19 世纪末,法国的美好年代,和平与快乐的经典之地,艺术与上流社会的最后一次繁荣。
他稳坐巴黎妇科的头把交椅,自新婚蜜月起就绯闻不断;他外表英俊,令人妒忌,与伯爵和王子同游伦敦,是萨金特传世名画的主角;他频频现身于沙龙、决斗、剧院等名场面之中,是医者、名流,也是魅力非凡的情人……作为疯狂岁月里难得清醒之人,波齐医生会怎样度过一生?
写肖斯塔科维奇时,朱利安·巴恩斯说,我的英雄是一个懦夫。在英国脱欧之际,一位从美好年代中走来的波齐医生让他不再悲观。
1885 年 6 月,三个法国人抵达伦敦。一个是王子,一个是伯爵,还有一个是带意大利姓氏的平民。伯爵后来称这是一趟“智识与美学的购物之旅”。
或许,我们可以从前一年夏天的巴黎说起,那时奥斯卡·王尔德和康斯坦丝·王尔德还在度蜜月。奥斯卡在读一本刚出版的法国小说,尽管在度蜜月,他还是兴致勃勃地频频接受记者的采访。
或许,我们可以从一颗子弹和开火的那杆枪说起。通常的套路:戏剧的一条铁律是,如果第一幕中有杆枪,那最后一幕它一定开火。可是,是哪杆枪,哪颗子弹呢?当时有很多杆枪,很多颗子弹。
也许,我们甚至可以从 1809 年大西洋彼岸的肯塔基州说起,那时伊弗雷姆·麦克道尔,一个父母从苏格兰和爱尔兰移民来的医生,给简·克劳福德动手术,切除她有十五升囊液的卵巢囊肿。至少,故事的这一脉有个圆满的结局。
然后画面就是一个男人躺在布洛涅河畔的自己的床上——或许他的妻子就在身旁,或许他独自一人——不知如何是好。不,这样说并不十分准确:他知道该做什么,只是不知道什么时候或者是否能够做自己想做的事。
或许,我们可以从那件平淡无奇的长袍开始。如果称它是晨衣,可能听上去就不会这么普通。它呈红色—更确切地说,呈猩红色—很长,从脖子直抵脚踝,手腕和领口处可看到些许白色褶皱亚麻布。画面的最下方,是一只带有黄蓝色光影的锦缎拖鞋。
从长袍开始,而不是从身着长袍的人开始,这是否不公平?但是这件长袍,或者说,我们对这件长袍的描述,就是我们今天对他的记忆,如果我们还能记得他的话。对此,他会有什么感触呢?会觉得如释重负,觉得有趣,还是觉得有点受辱?这取决于我们今日如何解读他的个性。
不过他的长袍让我们想起另一件长袍,是同一位画家画的。它裹在一个英俊的年轻人身上,他出身名门——或至少显赫。然而,尽管这位年轻人站在当时最著名的肖像画家面前,但他并不快乐。当时天气和煦,而他被要求穿上一件厚重的粗花呢长袍,一件完全不属于这个季节的长袍。他向画家抱怨这样的安排,画家却回答说——我们只知道他说的话语,但无法判断他的口吻到底是温和的揶揄、专业的命令,还是盛气凌人的轻蔑——“主角不是你,而是这件长袍。”的确,就像红色晨衣一样,人们对这件长袍比对那个年轻人印象更深刻。艺术超越个人奇想、家族尊严、社会正统;艺术永远偕时间同行。

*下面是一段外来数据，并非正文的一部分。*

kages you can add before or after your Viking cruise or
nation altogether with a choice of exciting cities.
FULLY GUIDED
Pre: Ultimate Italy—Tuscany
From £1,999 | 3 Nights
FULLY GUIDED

《在家中的波齐医生》,约翰·辛格·萨金特(1881)
好,那就让我们继续讨论这一有形、具体、日常的红色长袍。因为当初我就是这样首次邂逅这幅画以及画中人的:2015 年,此画从美国被租借而来,悬挂在伦敦国家肖像美术馆。我刚才称之为晨衣,这也不完全正确。他里面没穿睡衣,除非那些花边袖口和衣领是睡衣的一部分,但这似乎不太可能。或许,我们不妨称之为“日衣”?它的主人几乎刚刚下床。我们知道这幅画是在临近中午的时候画的,画完后画家和画中的主人公共进了午餐;我们还知道,主人公的妻子对画家的巨大胃口惊愕不已。我们知道主人公是在家里,画的标题已告诉我们这一点。“家”用较深的红色来表现:勃艮第的背景衬托出中心的猩红色;用一个环把厚重的窗帘系在后面;此外,还有一层不同的布料,所有的布料都融入同样酒红色的地板,没有任何明显的分界线。这一切都极具戏剧性:不仅在姿势上,而且在绘画风格上都透着凛凛霸气。

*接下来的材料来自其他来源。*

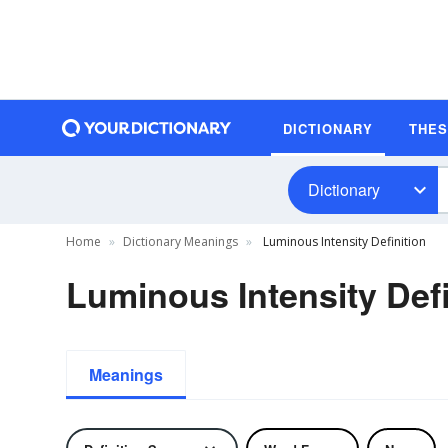
DICTIONARY
THE
Dictionary
Home
Dictionary Meanings
Luminous Intensity Definition
Luminous Intensity Defi
Meanings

这幅画是在伦敦之旅四年之前画的。画中人——意大利姓氏的平民——年方三十五,英俊,蓄着胡子,目光自信地越过我们的右肩。他颇有男子气概,但身材细挑。逐渐地,当我们满以为“画的主角是长袍”之后,我们的第一印象开始改变,才意识到事实并非如此。事实上,画的主角是双手。他的左手放在胯部,右手放在胸前。手指是整幅肖像中最具表现力的部分。每根手指都展示着不同形态:完全伸展,半弯曲,完全弯曲。如果让我们凭空猜测此人的职业,我们可能会认为他是个钢琴大师。
右手放在胸前,左手放在胯部。或许比这更具启发性:右手放在心口,左手放在腰间。这是画家精心设计的吗?三年后,他画了一幅名媛的肖像,在沙龙上弄得声名狼藉。(美好年代的巴黎会震惊吗?当然。它或许和伦敦一样虚伪。)右手在把玩一个貌似扣绳的东西。左手钩住长袍双股腰带中的一股,与背景中的窗帘环相呼应。视线顺着它们直抵一个复杂的结,结上悬挂着一对羽毛般毛茸茸的流苏,流苏上下交叠,正好挂在腹股沟以下,就像猩红色牛鞭。这是画家精心设计的吗?谁知道呢?他没有留下任何解释。但他是一位机灵又了不起的画家;一位了不起的画家并不害怕引发争议,甚至这正合了他的心意。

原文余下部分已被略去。